* _What needs to be done_:
Every line below that contains "также" is to be copied.

* _Task inputs_:
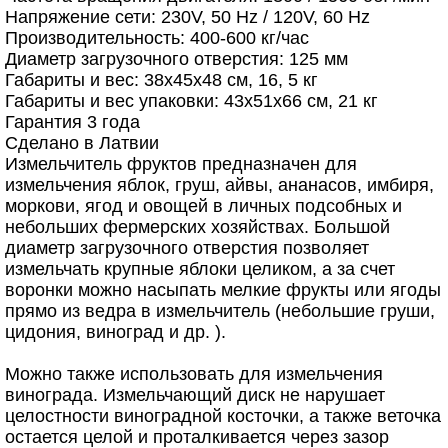
Напряжение сети: 230V, 50 Hz / 120V, 60 Hz
Производительность: 400-600 кг/час
Диаметр загрузочного отверстия: 125 мм
Габариты и вес: 38х45х48 см, 16, 5 кг
Габариты и вес упаковки: 43x51x66 см, 21 кг
Гарантия 3 года
Сделано в Латвии
Измельчитель фруктов предназначен для
измельчения яблок, груш, айвы, ананасов, имбиря,
моркови, ягод и овощей в личных подсобных и
небольших фермерских хозяйствах. Большой
диаметр загрузочного отверстия позволяет
измельчать крупные яблоки целиком, а за счет
воронки можно насыпать мелкие фрукты или ягоды
прямо из ведра в измельчитель (небольшие груши,
цидония, виноград и др. ).
Можно также использовать для измельчения
винограда. Измельчающий диск не нарушает
целостности виноградной косточки, а также веточка
остается целой и проталкивается через зазор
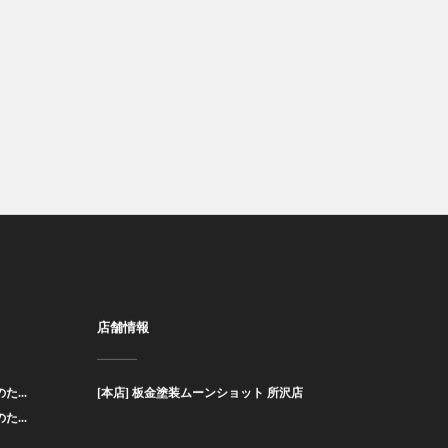
店舗情報
た...
[本店] 板金塗装ムーンショット 所沢店
た...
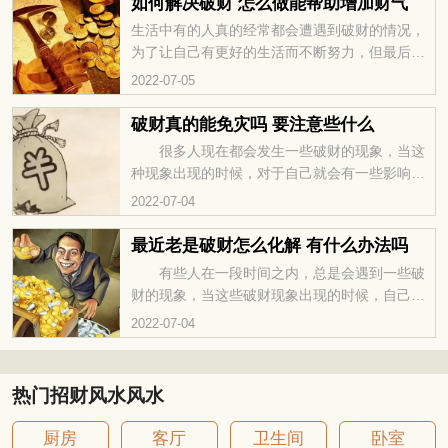
如何解决破财 怎么做能帮助增加财气
解决。
生活中有的人真的经常都会遭遇到破财的情况，
为了让自己有更好的生活而不断努力，但最后还
是不能存到钱的，因为各种各样的事情而导致钱
2022-07-05
财流失，因此生活中的经济压力很大。一起来了
解一下该怎么解决破财的问题吧，有需要的朋友
破财真的能免灾吗 要注意些什么
收藏一下吧！
很多人现在都会发生一些破财的现象，当这
种现象出现的时候，对于自己就会有一些影响，
而且破财的现象对于人们来说，不管是个人运
2022-07-04
势，还是家庭的运势都会产生一些影响，那么破
财真的能免灾的呢？具体应该怎么做呢？ 什
最近老是破财怎么化解 有什么办法吗
么是真正的破财消灾？ 在民间，当人们丢失
有些人在一段时间之内，总是会遇到一些破
了财物，就会用破财消灾来安慰自己，意思是，
财的现象，当这些破财现象出现的时候，自己的
虽然丢失了财物，但是也因此逃过了一次灾难，
运势都会发生不一样的转变，对于自己运势的影
2022-07-04
所谓祸兮福所倚，福兮祸所伏嘛。但是，不少江
响是很大的，那么如果经常会出现这种情况，应
湖骗子打着破财消灾的幌子
该怎么化解是最好的办法呢？ 老是掉钱，试
试换种钱包颜色 相信大部分人买钱包的时
热门招财风水风水
候，肯定是根据的喜好挑颜色和款式的，很少人
会根据风水知识挑钱包颜色的。那么大家又知不
厨房
客厅
卫生间
卧室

* _Answer section_:
Можно также использовать для измельчения
целостности виноградной косточки, а также веточка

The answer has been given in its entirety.